Slicing through a clear late-afternoon Florida sky, the second Space Based Infrared System Geosynchronous satellite (SBIRS GEO-2) rode a 19-story Atlas V rocket into orbit on Tuesday, March 19.
“I’m very pleased to announce the successful launch of the Atlas V and its SBIRS GEO-2 payload,” said Ray Johnson, Aerospace vice president of Space Launch Operations, reporting from Cape Canaveral on Tuesday evening. “After a nearly flawless countdown, the vehicle lifted off of Space Launch Complex 41 here at the Cape right at the opening of the launch window at 5:21 p.m. Eastern time. We have completed the quick-look data review, and there were no significant launch vehicle issues. I want to congratulate the Atlas team and the SBIRS team for this outstanding success.”

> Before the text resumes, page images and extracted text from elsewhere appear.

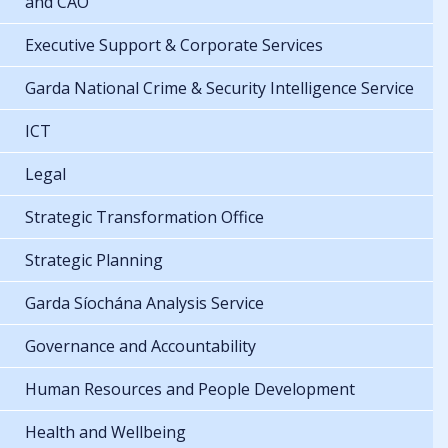
and CAO
Executive Support & Corporate Services
Garda National Crime & Security Intelligence Service
ICT
Legal
Strategic Transformation Office
Strategic Planning
Garda Síochána Analysis Service
Governance and Accountability
Human Resources and People Development
Health and Wellbeing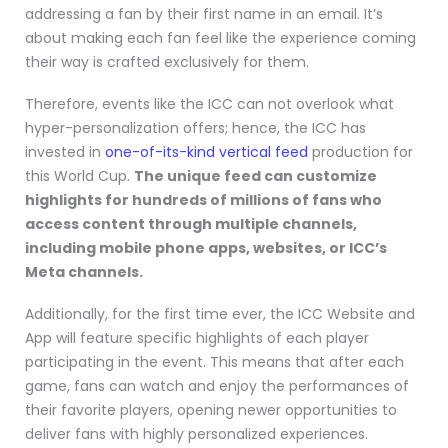
addressing a fan by their first name in an email. It’s
about making each fan feel like the experience coming
their way is crafted exclusively for them.
Therefore, events like the ICC can not overlook what
hyper-personalization offers; hence, the ICC has
invested in
one-of-its-kind vertical feed
production for
this World Cup.
The unique feed can customize
highlights for hundreds of millions of fans who
access content through multiple channels,
including mobile phone apps, websites, or ICC’s
Meta channels.
Additionally, for the first time ever, the ICC Website and
App will feature specific highlights of each player
participating in the event. This means that after each
game, fans can watch and enjoy the performances of
their favorite players, opening newer opportunities to
deliver fans with highly personalized experiences.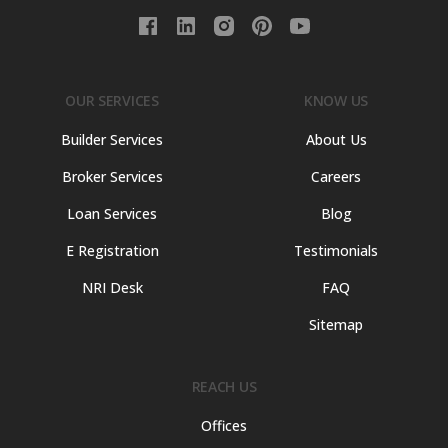
OUR SERVICES
KNOW US
Builder Services
About Us
Broker Services
Careers
Loan Services
Blog
E Registration
Testimonials
NRI Desk
FAQ
Sitemap
REACH US
Offices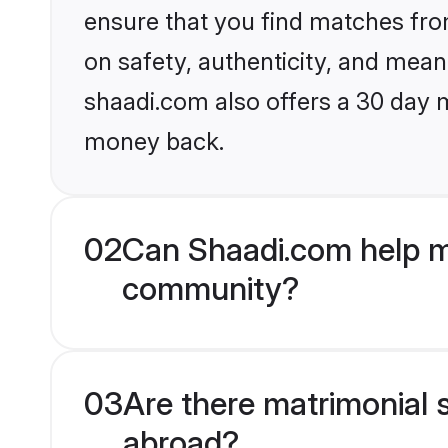
ensure that you find matches fro
on safety, authenticity, and meani
shaadi.com also offers a 30 day 
money back.
02
Can Shaadi.com help m
community?
03
Are there matrimonial 
abroad?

It was the fourth Atlas V launch in four months, the fastest launch pace in the history of the Atlas V program. Each of the four Atlas V missions since December have lifted off in the opening seconds of their launch windows.
About a hundred people from the Air Force Infrared Space Systems Directorate gathered in the Gordon Conference Center to watch the liftoff. A captain in the directorate led the crowd in the “infrared cheer,” shouting “Go Big Red.” The crowd responded “Overhead! Infrared!”
The SBIRS satellites, equipped with staring and scanning sensors, will upgrade the U.S. military’s infrared surveillance system that continuously scans the globe looking for the heat signature of missile launches.
Aerospace provided complete mission assurance support for the spacecraft and launch vehicle.